Complicating matters further was Iran’s announcement in early July that it was suspending another JCPOA-imposed limitation on its nuclear program, breaching the 3.67% cap on the level of uranium enrichment allowed under the agreement. As the world debated Iran’s suspension of JCPOA commitments, its ongoing tanker war with the U.K., and its testing of ballistic missiles, another front was opening that would test the U.S. “maximum pressure” campaign like no other.
Iran had one more card to play. Three days after Bolton’s dismissal, the Houthi followed up on their threat to continue attacking Saudi oil infrastructure with a bold strike on two Saudi oil processing facilities, inflicting massive damage that knocked out 50% of Saudi Arabia’s oil production capacity, or some 6% of global oil supplies. Saudi oil production was the lynchpin to the “maximum pressure” campaign; without it, there was no means of offsetting the loss of Iranian oil production brought on by sanctions. Moreover, the ease with which the Houthi had destroyed Saudi oil production infrastructure highlighted the future of all Gulf Arab oil production should there be a general war with Iran. In one fell swoop, Iran, through its Houthi proxies, had laid bare the naked truth about the U.S-Saudi defense relationship: There was literally nothing the U.S. could do, despite investing hundreds of billions of dollars into the Saudi military, and deploying hundreds of billions of dollars more in terms of U.S. military forces into the region, to protect the life’s blood of the Saudi Kingdom—oil. The U.S. decision to deploy a single Patriot surface-to-air missile battery and three air defense radars to protect Saudi oil fields from further attack was nothing more than a face-saving measure; while both the U.S. and Saudi Arabia blamed Iran for the attack, no one could pinpoint where the attack originated from, meaning they had no idea how to defend themselves against any future incursion.

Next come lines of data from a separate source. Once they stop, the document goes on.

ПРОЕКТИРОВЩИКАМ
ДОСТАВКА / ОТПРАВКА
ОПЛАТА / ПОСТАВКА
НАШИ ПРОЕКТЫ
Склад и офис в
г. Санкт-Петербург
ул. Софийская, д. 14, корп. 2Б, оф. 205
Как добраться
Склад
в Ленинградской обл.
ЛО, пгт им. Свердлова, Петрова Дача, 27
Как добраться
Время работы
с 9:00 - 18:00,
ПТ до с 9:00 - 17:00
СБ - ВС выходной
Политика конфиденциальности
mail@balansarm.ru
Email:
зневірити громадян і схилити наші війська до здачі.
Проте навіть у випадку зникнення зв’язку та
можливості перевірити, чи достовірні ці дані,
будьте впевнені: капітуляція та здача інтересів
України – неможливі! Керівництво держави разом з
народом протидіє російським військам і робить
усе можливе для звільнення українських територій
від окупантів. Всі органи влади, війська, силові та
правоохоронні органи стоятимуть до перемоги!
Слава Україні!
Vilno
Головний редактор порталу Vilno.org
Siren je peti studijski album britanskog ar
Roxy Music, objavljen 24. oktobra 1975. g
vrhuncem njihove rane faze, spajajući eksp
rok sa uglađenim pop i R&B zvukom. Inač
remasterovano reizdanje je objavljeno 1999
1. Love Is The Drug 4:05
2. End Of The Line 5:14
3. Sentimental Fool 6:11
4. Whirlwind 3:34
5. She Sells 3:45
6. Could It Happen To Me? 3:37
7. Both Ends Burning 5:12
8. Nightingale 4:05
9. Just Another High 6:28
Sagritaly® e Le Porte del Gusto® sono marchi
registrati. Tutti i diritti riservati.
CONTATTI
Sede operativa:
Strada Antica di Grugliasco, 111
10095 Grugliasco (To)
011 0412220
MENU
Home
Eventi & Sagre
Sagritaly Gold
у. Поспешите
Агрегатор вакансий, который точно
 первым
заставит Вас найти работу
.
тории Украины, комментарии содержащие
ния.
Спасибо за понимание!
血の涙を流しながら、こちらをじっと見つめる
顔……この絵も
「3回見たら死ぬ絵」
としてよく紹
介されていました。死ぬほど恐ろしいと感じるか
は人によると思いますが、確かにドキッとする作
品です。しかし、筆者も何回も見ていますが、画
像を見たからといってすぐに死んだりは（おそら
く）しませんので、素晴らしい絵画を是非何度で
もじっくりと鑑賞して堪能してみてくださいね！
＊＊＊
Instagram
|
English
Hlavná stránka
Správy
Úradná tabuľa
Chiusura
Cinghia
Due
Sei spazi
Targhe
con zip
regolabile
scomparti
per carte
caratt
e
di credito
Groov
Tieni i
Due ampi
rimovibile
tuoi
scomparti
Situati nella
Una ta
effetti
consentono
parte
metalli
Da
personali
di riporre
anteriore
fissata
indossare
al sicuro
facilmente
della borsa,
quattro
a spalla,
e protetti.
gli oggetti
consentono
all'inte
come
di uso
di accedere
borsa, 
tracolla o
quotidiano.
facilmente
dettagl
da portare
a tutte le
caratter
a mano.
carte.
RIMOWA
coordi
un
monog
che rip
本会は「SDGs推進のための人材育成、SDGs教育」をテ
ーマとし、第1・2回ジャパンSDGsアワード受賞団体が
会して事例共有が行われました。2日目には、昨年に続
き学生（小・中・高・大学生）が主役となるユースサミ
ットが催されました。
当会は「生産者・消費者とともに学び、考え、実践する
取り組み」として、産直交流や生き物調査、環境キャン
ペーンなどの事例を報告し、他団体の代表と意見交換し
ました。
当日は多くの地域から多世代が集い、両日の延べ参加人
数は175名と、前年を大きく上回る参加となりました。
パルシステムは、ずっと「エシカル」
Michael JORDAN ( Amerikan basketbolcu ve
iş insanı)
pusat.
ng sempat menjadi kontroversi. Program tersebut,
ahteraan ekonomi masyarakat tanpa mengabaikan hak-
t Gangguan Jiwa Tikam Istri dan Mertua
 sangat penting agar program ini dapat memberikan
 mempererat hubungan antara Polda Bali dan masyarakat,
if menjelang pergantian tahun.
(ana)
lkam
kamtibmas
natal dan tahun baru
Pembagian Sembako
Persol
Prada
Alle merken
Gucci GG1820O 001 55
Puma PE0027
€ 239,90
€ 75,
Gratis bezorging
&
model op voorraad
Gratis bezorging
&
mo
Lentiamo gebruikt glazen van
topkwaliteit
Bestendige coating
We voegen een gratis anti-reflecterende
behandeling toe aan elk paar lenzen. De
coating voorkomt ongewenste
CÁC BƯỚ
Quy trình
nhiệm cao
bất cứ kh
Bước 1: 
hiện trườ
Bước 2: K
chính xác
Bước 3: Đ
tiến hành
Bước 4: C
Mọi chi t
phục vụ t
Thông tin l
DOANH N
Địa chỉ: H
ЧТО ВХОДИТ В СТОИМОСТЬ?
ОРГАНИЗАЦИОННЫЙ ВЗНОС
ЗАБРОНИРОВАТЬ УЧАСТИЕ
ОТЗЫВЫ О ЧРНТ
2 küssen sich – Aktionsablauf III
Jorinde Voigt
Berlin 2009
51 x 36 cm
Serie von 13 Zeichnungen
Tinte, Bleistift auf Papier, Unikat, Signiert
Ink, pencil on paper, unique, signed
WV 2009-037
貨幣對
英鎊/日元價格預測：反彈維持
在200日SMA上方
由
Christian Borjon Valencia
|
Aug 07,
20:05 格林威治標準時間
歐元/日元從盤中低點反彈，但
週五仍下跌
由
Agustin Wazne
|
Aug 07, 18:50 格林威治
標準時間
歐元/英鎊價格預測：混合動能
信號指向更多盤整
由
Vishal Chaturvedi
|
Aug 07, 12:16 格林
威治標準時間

The Houthi drone attack proved to be the final nail in the coffin of the U.S. “maximum pressure” campaign against Iran. Saudi Arabia, recognizing the precarious position it has found itself in, has greenlighted talks with Iran to resolve their regional differences. Despite an abortive effort to finesse a meeting between Trump and Rouhani at the U.N. General Assembly, both the U.S. and Iran appear prepared to engage in negotiations once Iran’s conditions regarding the lifting of sanctions are met, something the EU strongly supports. If Trump’s goal in implementing the “maximum pressure” campaign was to eventually bring Iran to the negotiating table, then he may very well have succeeded. But history will show that it was Iran that set the conditions that brought the U.S. onboard, and not the other way around.
In May 2018, the myth of American military deterrence in defense of Saudi Arabia was still alive; today it lies shattered amidst the ruins of the destroyed Saudi oil facilities. Seen in this light, the collapse of the U.S. campaign of “maximum pressure” can only be interpreted as a strategic victory for Iran, and a decisive defeat for the United States.